What the Supreme Court did in Dynamex was make it more difficult for companies to classify their workers as independent contractors as opposed to employees. But, status as an employee, as opposed to an independent contractor, is important for much more than payroll, taxes, employee benefits, and workers compensation. Many insurance policies condition or exclude coverage based on the employment status of the person seeking coverage or the third-party claimant. For example, employees often qualify as insureds under liability insurance policies, but claims by employees against their employer generally are excluded by most liability policies. Similarly, employee status is important for fidelity policies offering commercial crime coverage.
Dynamex is a delivery company. Two of its drivers brought a class action alleging they had been improperly classified as independent contractors rather than employees for wage and hour purposes.
Courts, and employers, have struggled with defining when a worker is an independent contractor, as opposed to an employee. Historically, the California courts had used a multi-part test focusing heavily on the employer’s ability to control the manner in which the employee performed his or her services. What the Supreme Court did here was abandon the traditional multi-factor test in favor of what is colloquially referred to as the “ABC” test. In the court’s words:
The ABC test presumptively considers all workers to be employees, and permits workers to be classified as independent contractors only if the hiring business demonstrates that the worker in question satisfies each of three conditions: (a) that the worker is free from the control and direction of the hirer in connection with the performance of the work, both under the contract for the performance of the work and in fact; and (b) that the worker performs work that is outside the usual course of the hiring entity’s business; and (c) that the worker is customarily engaged in an independently established trade, occupation, or business of the same nature as that involved in the work performed.
The labor law consequences of this case are beyond the scope of this article. Several features of the ABC test will be important to future determinations regarding insurance coverage. First, there is now a presumption that the worker is an employee. In the employer-worker context, the employer bears the burden of proving independent contractor status. Between an insurer and a policyholder, we don’t yet know who will bear the burden, but if the courts act consistently, the burden may well be placed on the party seeking to prove independent contractor status, whether that’s the insurer or the policyholder.

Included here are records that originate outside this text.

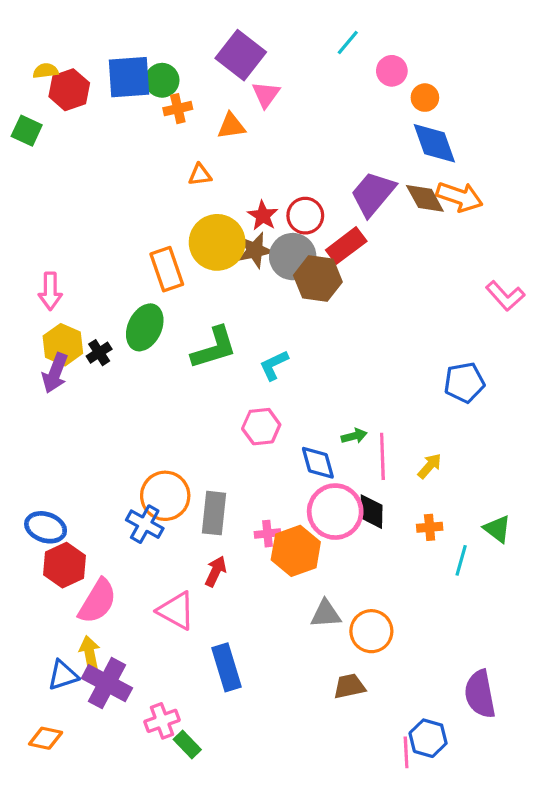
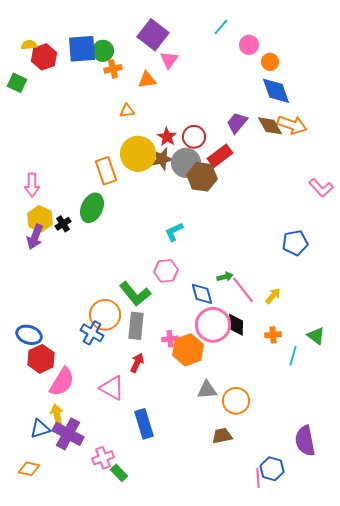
purple trapezoid: (373, 194) -> (237, 123), size x0.7
green L-shape: (214, 348) -> (135, 294), moved, turned 68
pink line: (382, 456) -> (243, 290), turned -36

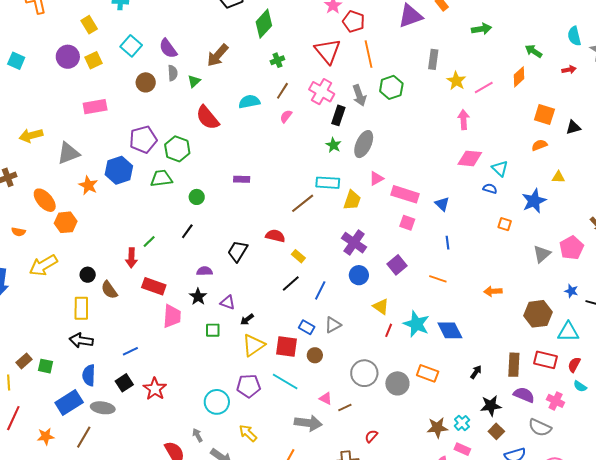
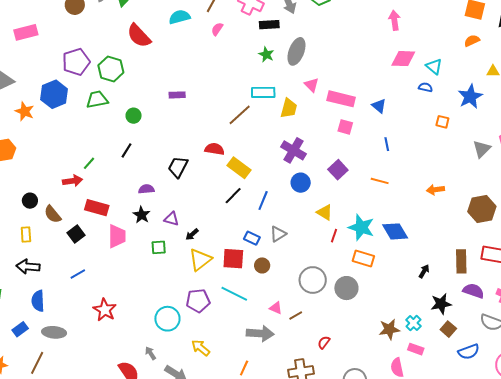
black rectangle: (338, 115) -> (269, 25), turned 72
pink triangle: (376, 178) -> (311, 85), turned -42
yellow rectangle: (298, 256) -> (239, 168), size x1.6
red arrow: (131, 258) -> (73, 181), turned -96
yellow rectangle: (81, 308) -> (26, 234), size x0.7
orange rectangle: (428, 373) -> (363, 258), moved
black square: (124, 383) -> (76, 234), moved
blue rectangle: (69, 403) -> (20, 329), size x0.6

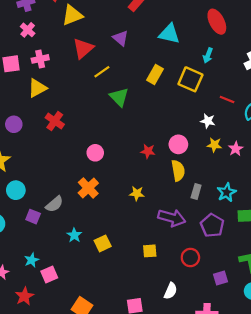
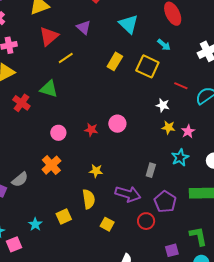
cyan triangle: (169, 34) -> (129, 24), turned 30
cyan arrow: (208, 55) -> (164, 45), turned -72
green triangle: (119, 97) -> (49, 89), moved, turned -30
pink circle: (178, 144) -> (117, 124), moved
red star: (148, 151) -> (91, 130), moved
yellow semicircle: (178, 171) -> (89, 199), moved
cyan star: (227, 192) -> (180, 157), moved
cyan star: (74, 235) -> (35, 224), moved
yellow square: (150, 251) -> (107, 224), turned 32
red circle: (190, 257) -> (146, 221), moved

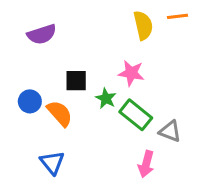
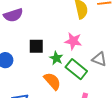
orange semicircle: (60, 113) -> (52, 81), moved
gray triangle: (170, 131) -> (99, 59), moved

The “(a)” control standard is similar to the traditional control standard except for being worded in a way that puts the burden on the employer to disprove control. The most significant difference from prior California law is the use of the “(b)” and “(c)” standards, which are more categorical in nature. Both of those, and in particular the highly categorical “(b)” standard, are likely to be important in future coverage determinations because if the worker performs work inside the usual scope of the employer’s business, he or she is an employee. A lot of analysis of factor “(b)” will depend on how the “employer” defines the scope of its business. It’s not accidental that many ridesharing companies describe themselves as Transportation Network Companies – companies who match willing customers with willing drivers and arrange for the mechanics of payment, not as carriers who undertake to transport the customer from one point to another.
The change in standard may well have unintended consequences for both policyholders and insurers. Injuries to workers treated as independent contractors usually are outside the employee exclusion in typical Commercial General Liability policies, while they usually are excluded under Workers Compensation policies. Now, coverage for claims based on those injuries is more likely to focus on the Workers Compensation policy. Also, if the courts apply the ABC standard to the exclusive remedy defense to worker injury claims, more of those claims will end up in the workers compensation system than the civil courts.
Going in the other direction, if the worker is a defendant or a tortfeasor, and is now treated as an employee, not an independent contractor, the “employer” is more likely to be vicariously liable and the worker is more likely to be entitled to a defense and indemnity under the policy, in addition to the statutory right to defense costs and indemnity enjoyed by all employees under California Labor Code § 2802.
California is not the first state to adopt the ABC standard. Several states in New England have done so, along with scattered states elsewhere. It remains the minority standard. Ultimately, there may be legislative action which further modifies the standard.